Visit all relatives that have many-many children ah.. My Babah side. Curious ku how they manage to live together for that long with many-many children. I would love to be married as long like them and in love till we part. Amazing, I ask few aunties and uncles, and I must say its amazing. Even life weren’t that mewah, but they are happy. So its not money kan the problem in marriage. But seems like money is the problem. How come ah? Is it because perbelanjaan rumah naik? Perbelanjaan sekolah naik? Perbelanjaan and perbelanjaan?

I admired being married and inlove so much. When I make that choice, I wanted to be married for life. But jodoh tidak panjang. I got married in 1997 and divorced in 2000. Twice divorced with the same man. Didn’t say we didn’t try. We did, but communication break down. I guess my age was right to be married that time. But I think I met him too soon and married within that three month. I thought he is my soul mate. But inda jua. People always ask me if I am married. I used to but not anymore.

Anyway, today early during the day out of the blue, I went to visit Siti in KB. She’s also a single mother and she has seven children. They all stayed in Bandar. I have one son, and well, I wish I have two. So then from KB, balik Bandar and went out with my son jalan-jalan to visit my aunties and uncles and cousins. I have so many cousins. Wah, they told me they terjumpa me sometimes, tapi takut tagor salah orang….he.e.e.. So this time inda boleh escape kali ah. I told them to say hi to me, coz very manyak-manyak dorang atu and I don’t think I can ingat all the faces. Oh well, I try next time to tagor them first. Oh one work at RTB jua. And when I went ke rumah my uncle, the anak says he always saw me, tapi takut tagor. Ha..aha..a. cute… then we talk a bit. It was nice eh to see them. Big family. Nanti tah I share the Raya Album. For now I still plan to visit whoever soon.

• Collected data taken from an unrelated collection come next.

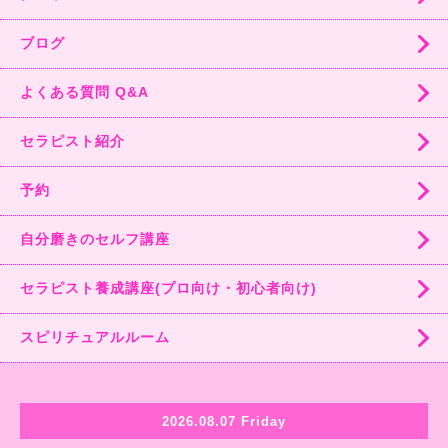
ブログ
よくある質問 Q&A
セラピスト紹介
予約
自分磨きのセルフ講座
セラピスト養成講座(プロ向け・初心者向け)
スピリチュアルルーム
2026.08.07 Friday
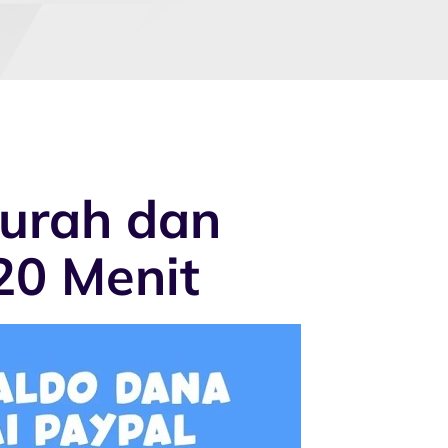
Murah dan
20 Menit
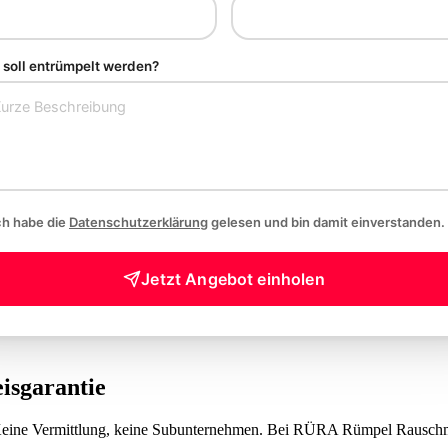
soll entrümpelt werden?
ch habe die
Datenschutzerklärung
gelesen und bin damit einverstanden.
Jetzt Angebot einholen
eisgarantie
 Keine Vermittlung, keine Subunternehmen. Bei RÜRA Rümpel Rauschma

I HAVE SUCH A GREAT TIME TODAY. REAL GOOD TIME. LUQMAN ENJOYED IT so much when wE STOP ON THE side of the ROAD just to catch the beauty of bunNGA API… HE.E.E. I MISS THE TIME WHEN I WAS MARRIED TOO. OH WELL….

But when I see my saudara-mara tadi atu, it gives me more strength to see married life would be better for me next time, insyallah and just hope and pray I will be married to the right man. May be not perfect, but BERIMAN. Love me for who I am. Accept my son Luqman, and I will love him for who he will be. As long as BERIMAN, can jaga me and lead me kejalan Allah. But don’t know when. All my love for Allah and my only child. My family and friends.

1 comment:

Anonymous said...

It made me snicker when I read your blog!!! I'm being sarky here!!! Its unbelieveable -- you believe in your own press release too much. Tell the truth -- it will free you!!!